4. There’s No Support or Comfort to Handle Emotions
Even when parents don’t outright dismiss emotions, some simply don’t know how to provide comfort.
Maybe your parents froze when you cried. Maybe they told you to “deal with it yourself.” Or maybe they were too distracted, stressed, or unavailable to notice what you were going through.
Children need more than permission to feel—they need a safe presence who helps them regulate those feelings. Daniel Siegel describes this as the need to “feel felt.” That’s what teaches a child: Emotions are a part of the human experience. There’s nothing wrong with big emotions and in fact, they’re a gift. And most importantly, they aren’t meant to always be experienced in isolation.
Without that support, children may grow into adults who feel overwhelmed by their feelings. Even mild sadness or anger can feel unmanageable, because no one ever helped them build the internal capacity to hold emotions safely.
5. Children Feel Responsible for a Parent’s Emotions
One of the most painful and damaging dynamics in an unhealthy family system is when children are made to believe they are responsible for their parent’s emotions.
This could sound like:
- “If you weren’t so difficult, I wouldn’t be so stressed.”
- “You made me so mad I had to yell.”
- “You’re the only one who makes me happy.”
Even when not said directly, children often absorb this message by watching how their parent responds to them. They learn to monitor moods, adjust their behavior, or suppress their needs to keep the household stable.
The result? Adults who:
- Feel guilty when others are upset.
- Take on responsibility for problems that aren’t theirs.
- Burn out from constantly caretaking the emotions of others.
This is not a child’s job. But many of us carried that job description into adulthood without realizing it.
Why This Matters Now
If you’re reading this and recognizing your family of origin, you might feel sadness, anger, or even relief that someone is finally naming what you lived through. All of those reactions are valid.
What matters most is this: while you can’t change the family you came from, you can change the way you relate to emotions now. Healing looks like:
- Learning the language of emotions for yourself. Expanding your emotional vocabulary. Naming what you feel, even if it feels clumsy at first.

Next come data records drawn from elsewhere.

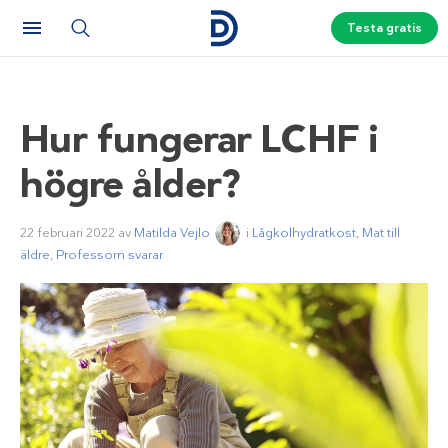
Testa gratis
Hur fungerar LCHF i
högre ålder?
22 februari 2022
av
Matilda Vejlo
i
Lågkolhydratkost
,
Mat till
äldre
,
Professorn svarar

- Validating your own inner experience. Telling yourself: “This is what I feel, and it matters, whether or not it makes sense right now.”
- Building emotional capacity. Learning to stay with emotions rather than immediately pushing them away.

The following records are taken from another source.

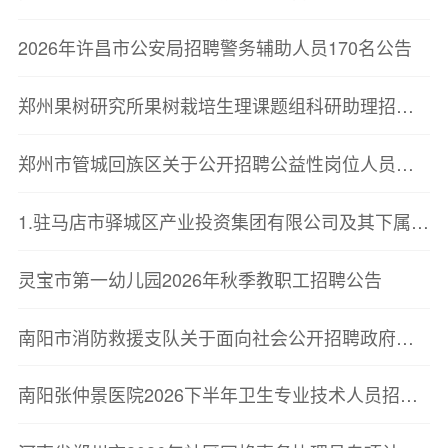
2026年许昌市公安局招聘警务辅助人员170名公告
郑州果树研究所果树栽培生理课题组科研助理招聘启事
郑州市管城回族区关于公开招聘公益性岗位人员的公告
1.驻马店市驿城区产业投资集团有限公司及其下属子公司2026年公开招聘工作人员面试成绩及考试总成绩
灵宝市第一幼儿园2026年秋季教职工招聘公告
南阳市消防救援支队关于面向社会公开招聘政府专职消防员的公告
南阳张仲景医院2026下半年卫生专业技术人员招聘公告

- Separating responsibility. Reminding yourself: “I am responsible for my feelings, and you are responsible for yours.”
This work takes time and requires safe, supportive relationships where new patterns can be practiced. A skilled therapist can guide you on healing the original wounding around your emotions. And honest conversations with trusted people in your life will further the healing process.
Final Thoughts
Your emotions are not the enemy. They are not too much. They are not a sign of weakness.

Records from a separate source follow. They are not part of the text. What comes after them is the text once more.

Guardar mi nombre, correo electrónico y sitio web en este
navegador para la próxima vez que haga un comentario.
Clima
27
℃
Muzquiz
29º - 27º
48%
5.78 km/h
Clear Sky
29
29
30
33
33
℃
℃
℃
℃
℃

They are a compass—pointing you toward what matters, what hurts, what needs tending. When you learn to listen to them with compassion and clarity, they stop being overwhelming and start being deeply informative.
If you see yourself in what I’ve described here, I encourage you to reflect on your story. Which of these patterns showed up in your home? How have they shaped the way you experience emotions today? And what might healing look like for you moving forward?
You do not have to carry this work alone. Healing is possible, and it begins by honoring your emotions—maybe for the very first time.